* **EXERCISE**
For each line below that holds "Back", return the line as it stands.

* **DATA TO USE**
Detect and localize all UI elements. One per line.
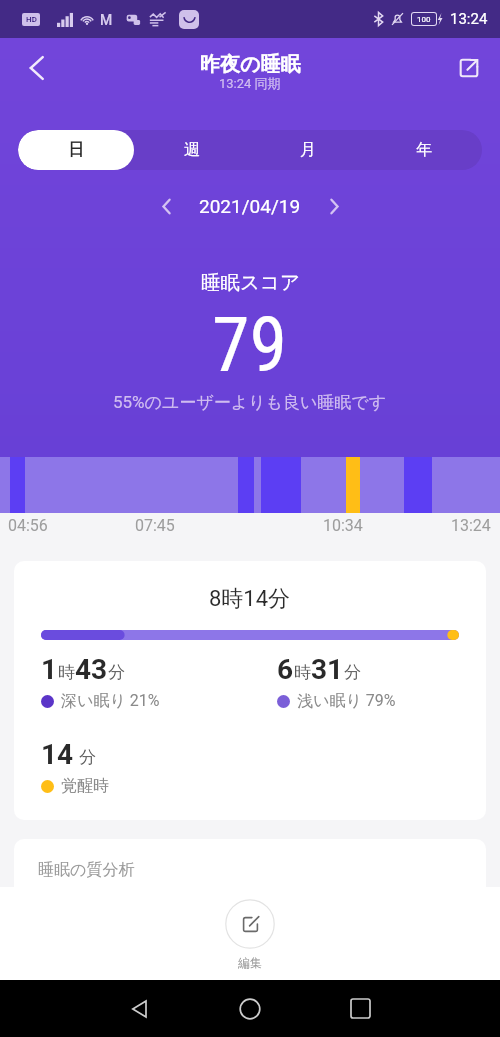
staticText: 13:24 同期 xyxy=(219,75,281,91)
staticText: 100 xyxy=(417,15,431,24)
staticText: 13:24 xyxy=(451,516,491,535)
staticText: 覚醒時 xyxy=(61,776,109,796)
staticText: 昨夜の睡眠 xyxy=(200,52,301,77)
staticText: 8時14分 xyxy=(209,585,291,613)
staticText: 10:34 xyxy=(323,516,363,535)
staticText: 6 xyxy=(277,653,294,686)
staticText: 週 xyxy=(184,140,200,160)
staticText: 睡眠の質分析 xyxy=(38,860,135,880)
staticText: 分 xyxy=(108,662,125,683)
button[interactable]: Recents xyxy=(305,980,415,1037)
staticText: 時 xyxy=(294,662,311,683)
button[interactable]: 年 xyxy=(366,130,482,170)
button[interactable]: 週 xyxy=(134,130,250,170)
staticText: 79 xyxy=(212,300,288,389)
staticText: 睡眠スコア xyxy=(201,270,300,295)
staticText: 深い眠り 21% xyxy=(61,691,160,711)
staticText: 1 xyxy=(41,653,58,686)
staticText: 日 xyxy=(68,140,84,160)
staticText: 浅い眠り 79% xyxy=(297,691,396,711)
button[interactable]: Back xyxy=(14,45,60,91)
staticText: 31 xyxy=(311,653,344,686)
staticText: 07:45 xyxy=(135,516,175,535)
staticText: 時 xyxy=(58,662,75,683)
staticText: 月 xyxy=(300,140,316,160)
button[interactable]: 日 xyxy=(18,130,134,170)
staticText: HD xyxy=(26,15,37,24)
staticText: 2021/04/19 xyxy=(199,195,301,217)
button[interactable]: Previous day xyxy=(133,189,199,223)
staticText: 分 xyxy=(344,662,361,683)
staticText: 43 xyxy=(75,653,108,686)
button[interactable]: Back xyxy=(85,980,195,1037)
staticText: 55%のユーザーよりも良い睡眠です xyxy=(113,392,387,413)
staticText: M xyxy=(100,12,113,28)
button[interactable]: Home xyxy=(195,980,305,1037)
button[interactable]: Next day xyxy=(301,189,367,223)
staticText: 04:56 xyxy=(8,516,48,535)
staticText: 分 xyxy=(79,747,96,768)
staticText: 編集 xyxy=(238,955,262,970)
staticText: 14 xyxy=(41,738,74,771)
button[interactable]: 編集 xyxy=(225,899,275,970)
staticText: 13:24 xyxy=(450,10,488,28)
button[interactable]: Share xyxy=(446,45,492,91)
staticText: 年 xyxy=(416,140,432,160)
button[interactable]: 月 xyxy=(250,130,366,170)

* **SOLUTION TO THE EXERCISE**
button[interactable]: Back xyxy=(14,45,60,91)
button[interactable]: Back xyxy=(85,980,195,1037)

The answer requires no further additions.